In my opinion, not quite as easy as the tunnel as the trip is longer (10 hours) but no problems, obviously Calais to Dover would be MUCH quicker and perhaps no kennels would be available, or needed.....

Hope that gives you some thoughts,

Dave


----------



## patp (Apr 30, 2007)

Dave, how many toilet breaks from the kennels did he have and did he use them?


----------



## MEES (Apr 20, 2006)

We had a dog cabin on our trip from Santander he loved the cabin but flatly refused to use the dog deck for a pee or anything else and hung on til we got to Portsmouth where he peed for England.
On the short crossings we left him I'm the van and he was fine.
Margaret


----------



## chasper (Apr 20, 2008)

Thanks for the replies, i really just wanted to know where the dogs had there chip and passport checked. Thanks again. Chas.


----------



## papatom (Oct 17, 2015)

We always use Dover-Calais due to the short crossing.
Very little control outbound.
Same procedure as Penquin for getting on the return ferry. Don't want to bring anything back, do we.
Dog stays in MH. No facility on boat.
Just short of 2 hours with loading/unloading.

Suits us.


----------



## Penquin (Oct 15, 2007)

patp said:


> Dave, how many toilet breaks from the kennels did he have and did he use them?
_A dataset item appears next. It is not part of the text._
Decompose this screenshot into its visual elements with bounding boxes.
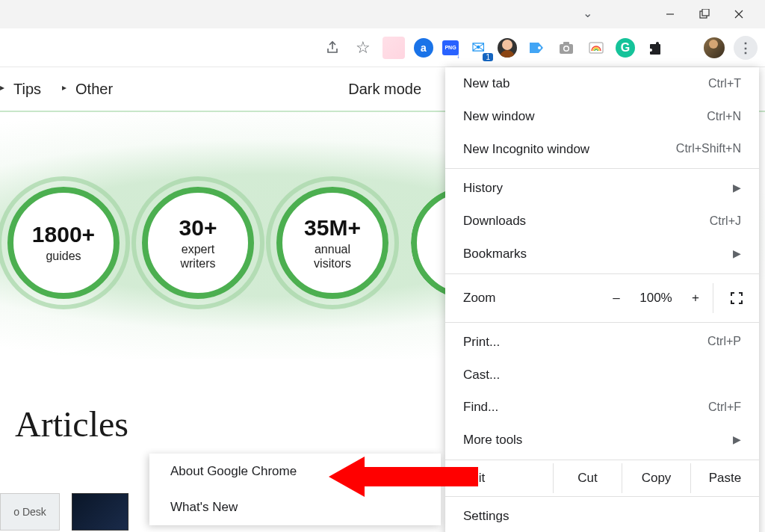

He utilised the facilities BEFORE entering the kennel (several bMW's had their wheels watered as we had completed a 9 hour car journey (with numerous breaks). No idea why he chose BMW's......

He went out again after 4 hours and peed and then again after another 5 hours before we left the ferry (more cars had their tyres watered but not just BMW's - he also chose a Jag and an Opel.....

Normally at night he waits 9 - 10 hours between "toilet breaks" so we gave him more opportunities during the ferry, but he did not really need, or use, them. We were allowed out onto the rear deck so that he could pee or poo and hoses were available for cleaning up afterwards.

He was happy throughout his time on the ferry (more than we had expected). The St Malo to Portsmouth route that we used for both directions was overnight (and the return journey was VERY rough but he was OK (just MrsW who was not....)

Dave


----------



## brillopad (Mar 4, 2008)

Pull up to the booth show your passport and paperwork ,they give You the chip scanner you scan your dog give it back , job done, go on your merry way simple.Dennis


----------